You have ##e=1-\dfrac{Q_{out}}{Q_{in}}## and ##e=\dfrac{W}{Q_{in}}##. Can you eliminate ##Q_{in}## and get an expression relating ##Q_{out}## to ##e## and ##W?##
 
kuruman said:
It looks like you messed up the algebra. I agree with your number for the efficiency. Try solving this without numbers, a recommendation that you have so far ignored.
You have ##e=1-\dfrac{Q_{out}}{Q_{in}}## and ##e=\dfrac{W}{Q_{in}}##. Can you eliminate ##Q_{in}## get an expression relating ##Q_{out}## to ##e## and ##W?##

Qin=W/e so

e=1-Qout/(W/e)

e=1-eQout/W

1-e=eQout/W

(1-e)W/e = Qout

(1-0.35481)*3560/0.35481

Youre right, must have messed up my algebra somewhere because this gives the right answer.

Thanks.
 
JoeyBob said:
Youre right, must have messed up my algebra somewhere because this gives the right answer.
It's not the algebra, it's this: e=(Qin-Qout)/Qout.

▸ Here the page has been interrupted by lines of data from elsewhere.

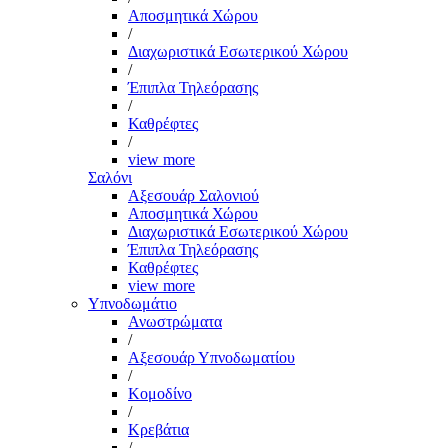
Αποσμητικά Χώρου
/
Διαχωριστικά Εσωτερικού Χώρου
/
Έπιπλα Τηλεόρασης
/
Καθρέφτες
/
view more
Σαλόνι
Αξεσουάρ Σαλονιού
Αποσμητικά Χώρου
Διαχωριστικά Εσωτερικού Χώρου
Έπιπλα Τηλεόρασης
Καθρέφτες
view more
Υπνοδωμάτιο
Ανωστρώματα
/
Αξεσουάρ Υπνοδωματίου
/
Κομοδίνο
/
Κρεβάτια
/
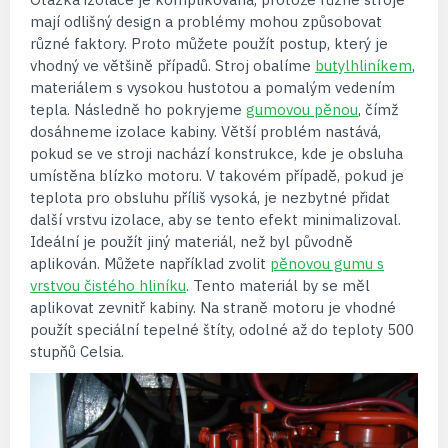
mají odlišný design a problémy mohou způsobovat
různé faktory. Proto můžete použít postup, který je
vhodný ve většině případů. Stroj obalíme
butylhliníkem
,
materiálem s vysokou hustotou a pomalým vedením
tepla. Následně ho pokryjeme
gumovou pěnou
, čímž
dosáhneme izolace kabiny. Větší problém nastává,
pokud se ve stroji nachází konstrukce, kde je obsluha
umístěna blízko motoru. V takovém případě, pokud je
teplota pro obsluhu příliš vysoká, je nezbytné přidat
další vrstvu izolace, aby se tento efekt minimalizoval.
Ideální je použít jiný materiál, než byl původně
aplikován. Můžete například zvolit
pěnovou gumu s
vrstvou čistého hliníku
. Tento materiál by se měl
aplikovat zevnitř kabiny. Na straně motoru je vhodné
použít speciální tepelné štíty, odolné až do teploty 500
stupňů Celsia.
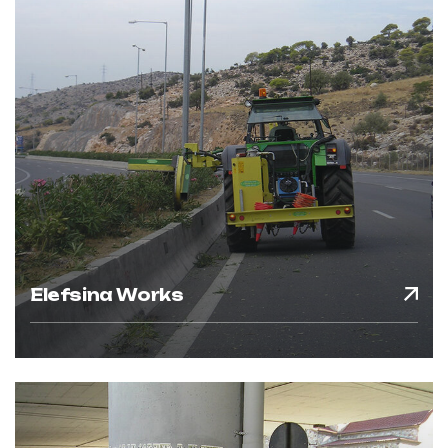
Elefsina Works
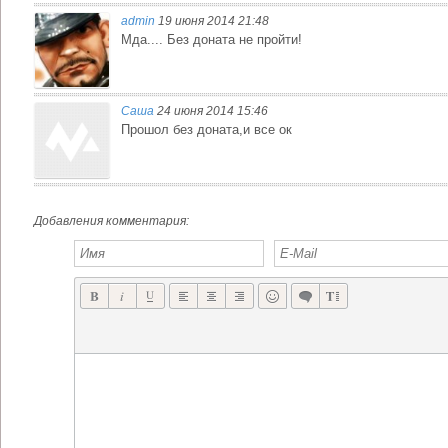
admin
19 июня 2014 21:48
GODFIRE: RISE OF PROMETHEUS - ВРЕМЯ ГЕРОЕВ, БОГОВ И МИСТИЧЕСКИХ СУЩЕСТВ
THE SHADOW SUN ДОЛГОЖДАНАЯ RPG ОТ OSSIAN STUDIOS - РАЗОЧЕРОВАНИЕ!
Мда.... Без доната не пройти!
Саша
24 июня 2014 15:46
Прошол без доната,и все ок
Добавления комментария:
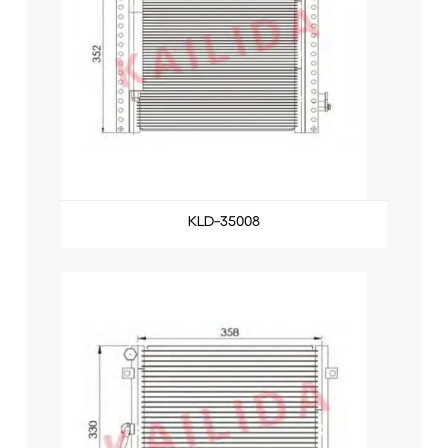
KLD-35008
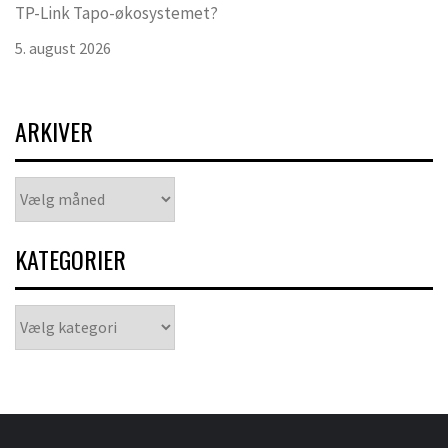
TP-Link Tapo-økosystemet?
5. august 2026
ARKIVER
Arkiver
KATEGORIER
Kategorier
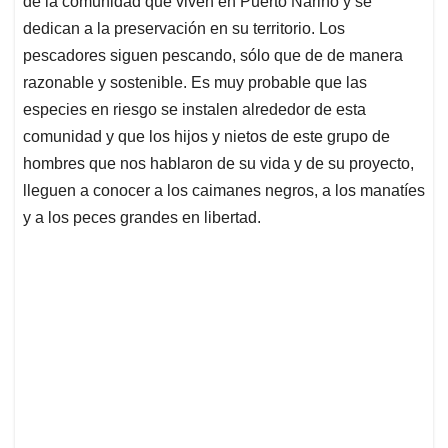
de la comunidad que viven en Puerto Nariño y se
dedican a la preservación en su territorio. Los
pescadores siguen pescando, sólo que de de manera
razonable y sostenible. Es muy probable que las
especies en riesgo se instalen alrededor de esta
comunidad y que los hijos y nietos de este grupo de
hombres que nos hablaron de su vida y de su proyecto,
lleguen a conocer a los caimanes negros, a los manatíes
y a los peces grandes en libertad.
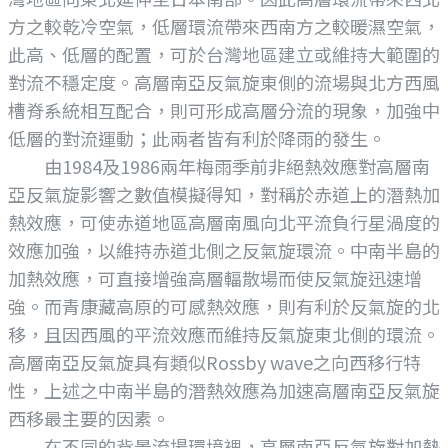
方之較乾冷空氣，低層環流帶來西南方之較暖濕空氣，
此高、低層的配置，可於台灣地區建立或維持大範圍的
對流不穩定度。高層南亞反氣旋東側的流場與北方西風
槽脊系統相互配合，則可形成高層分流的現象，加強中
低層的對流運動；此兩者皆有利於降雨的發生。
由1984及1986兩年梅雨季前非絕熱效應對高層南
亞反氣旋影響之數值模擬得知，對稱於赤道上的潛熱加
熱效應，可使赤道地區高層南風向北平流負行星渦度的
效應加強，以維持赤道北側之反氣旋環流。中南半島的
加熱效應，可直接增強高層輻散場而使反氣旋迅速增
強。而青康藏高原的可感熱效應，則有利於反氣旋的北
移，且因西風的平流效應而維持反氣旋東北側的環流。
高層南亞反氣旋具有類似Rossby wave之向西移行特
性，上述之中南半島的潛熱效應為加速高層南亞反氣旋
西移最主要的因素。
在不同的背景流場環境裡，高層南亞反氣旋對加熱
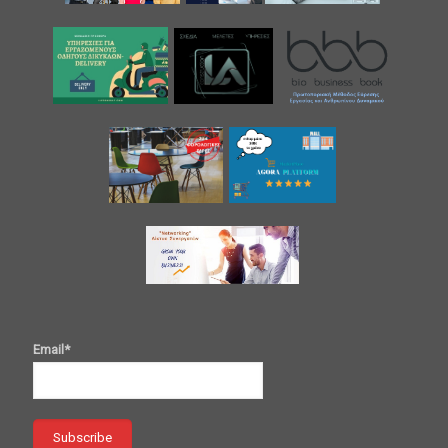
Email*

When Qout = 0 you should expect efficiency of 1. Your expresion does not predict that. That is why I prefer to write it as ##e=1-\dfrac{Q_{out}}{Q_{in}}.## It reduces to 1 when no heat is wasted. I am mentioning this so that you will write the correct expression next time.
 
I would never go to the efficiency to solve this. I would write $$Q_{in}-Q_{out}=W$$ and $$\frac{Q_{in}}{T_{hot}}-\frac{Q_{out}}{T_{cold}}=0$$This is two linear algebraic equations in two unknowns.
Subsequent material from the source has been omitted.